Il se revit quarante ans plus tôt, dans la maison d’agrément qu’il avait louée près de la barrière de la Madeleine, à l’abri du tumulte de Paris et surtout des visites indiscrètes, car il était en ce temps-là un homme fort à la mode et devait conquérir sur toutes sortes d’importuns le temps qu’il entendait consacrer aux femmes et aux plaisirs.

Riche de près d’un million de livres que lui avaient rapportées d’habiles spéculations, il voulut s’assagir et faire honnêtement fructifier son capital. Ayant toutes les connaissances chimiques nécessaires, il entreprit de produire sur les étoffes de soie, au moyen de l’impression, tous les beaux dessins que l’on exécutait à Lyon par les moyens lents et difficiles du tissage, et de pouvoir ainsi procurer la marchandise à des prix bien inférieurs.

Casanova devint un chevalier d’industrie. Mais il n’aurait pas été lui-même si, à l’intérêt d’un établissement honnête et lucratif qui le grandissait à ses propres yeux, il n’avait ajouté le bonheur de régner sur vingt ouvrières, toutes jolies et dont la plus âgée n’avait pas vingt-cinq ans. Le sage entrepreneur et l’avisé chimiste qu’il voulait être d’après son bon génie ne prirent malheureusement jamais le pas sur le sultan que son mauvais génie avait transporté dans le plus voluptueux des harems.

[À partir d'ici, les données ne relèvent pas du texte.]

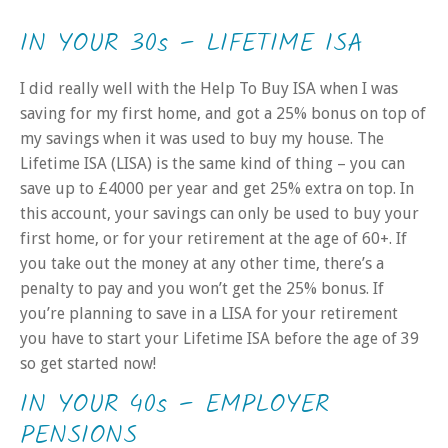
IN YOUR 30s – LIFETIME ISA
I did really well with the Help To Buy ISA when I was
saving for my first home, and got a 25% bonus on top of
my savings when it was used to buy my house. The
Lifetime ISA (LISA) is the same kind of thing – you can
save up to £4000 per year and get 25% extra on top. In
this account, your savings can only be used to buy your
first home, or for your retirement at the age of 60+. If
you take out the money at any other time, there’s a
penalty to pay and you won’t get the 25% bonus. If
you’re planning to save in a LISA for your retirement
you have to start your Lifetime ISA before the age of 39
so get started now!
IN YOUR 40s – EMPLOYER
PENSIONS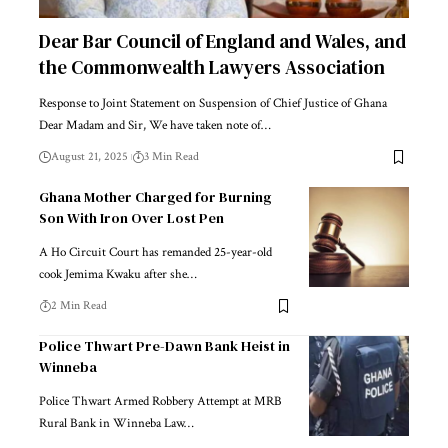
Dear Bar Council of England and Wales, and
the Commonwealth Lawyers Association
Response to Joint Statement on Suspension of Chief Justice of Ghana
Dear Madam and Sir, We have taken note of…
August 21, 2025
3 Min Read
Ghana Mother Charged for Burning
Son With Iron Over Lost Pen
A Ho Circuit Court has remanded 25-year-old
cook Jemima Kwaku after she…
2 Min Read
Police Thwart Pre-Dawn Bank Heist in
Winneba
Police Thwart Armed Robbery Attempt at MRB
Rural Bank in Winneba Law…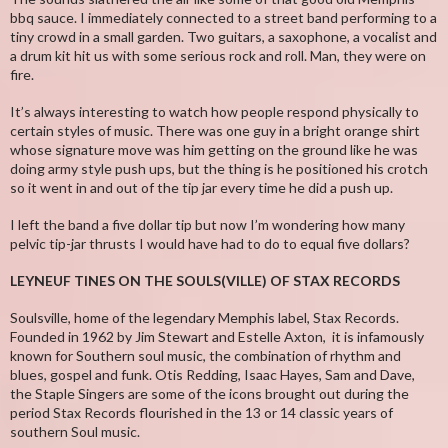
bbq sauce. I immediately connected to a street band performing to a
tiny crowd in a small garden. Two guitars, a saxophone, a vocalist and
a drum kit hit us with some serious rock and roll. Man, they were on
fire.
It’s always interesting to watch how people respond physically to
certain styles of music. There was one guy in a bright orange shirt
whose signature move was him getting on the ground like he was
doing army style push ups, but the thing is he positioned his crotch
so it went in and out of the tip jar every time he did a push up.
I left the band a five dollar tip but now I’m wondering how many
pelvic tip-jar thrusts I would have had to do to equal five dollars?
LEYNEUF TINES ON THE SOULS(VILLE) OF STAX RECORDS
Soulsville, home of the legendary Memphis label, Stax Records.
Founded in 1962 by Jim Stewart and Estelle Axton, it is infamously
known for Southern soul music, the combination of rhythm and
blues, gospel and funk. Otis Redding, Isaac Hayes, Sam and Dave,
the Staple Singers are some of the icons brought out during the
period Stax Records flourished in the 13 or 14 classic years of
southern Soul music.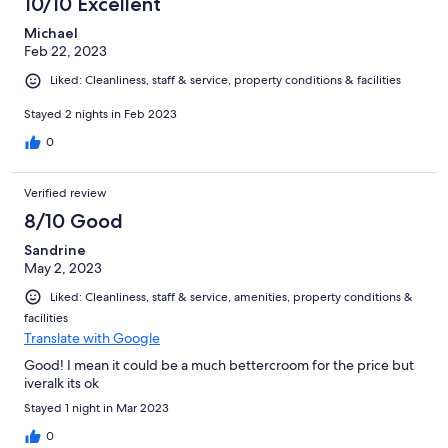
10/10 Excellent
Michael
Feb 22, 2023
Liked: Cleanliness, staff & service, property conditions & facilities
Stayed 2 nights in Feb 2023
0
Verified review
8/10 Good
Sandrine
May 2, 2023
Liked: Cleanliness, staff & service, amenities, property conditions &
facilities
Translate with Google
Good! I mean it could be a much bettercroom for the price but
iveralk its ok
Stayed 1 night in Mar 2023
0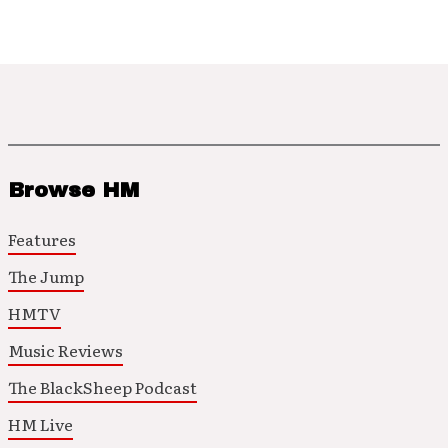
Browse HM
Features
The Jump
HMTV
Music Reviews
The BlackSheep Podcast
HM Live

Avec le tempérament de Giacomo et son goût prononcé pour la variété, vingt jeunes filles séduisantes étaient un écueil où sa vertu devait chaque jour faire un nouveau naufrage. Casanova fut curieux de la plupart de ces filles qui profitèrent de cette curiosité pour lui vendre leurs faveurs le plus chèrement qu’il leur était possible. L’exemple de la première servit de règle à toutes pour prétendre maison, meubles, argent, bijoux. Or, le caprice du sultan ne durait d’ordinaire pas plus d’une semaine. Dès qu’il avait jeté son dévolu sur une nouvelle favorite, il oubliait tout à fait les anciennes, mais continuait de fournir à leurs exigences. Cela alla si loin qu’en peu de temps on fit saisir tout ce qu’il y avait à l’atelier, hormis les vingt filles elles-mêmes, dont l’entretien fut jugé bien trop coûteux. Casanova y perdit aussi sa maison de la Petite-Pologne, ses chevaux, ses voitures, tout ce qu’il avait, et il échappa de fort peu à la prison.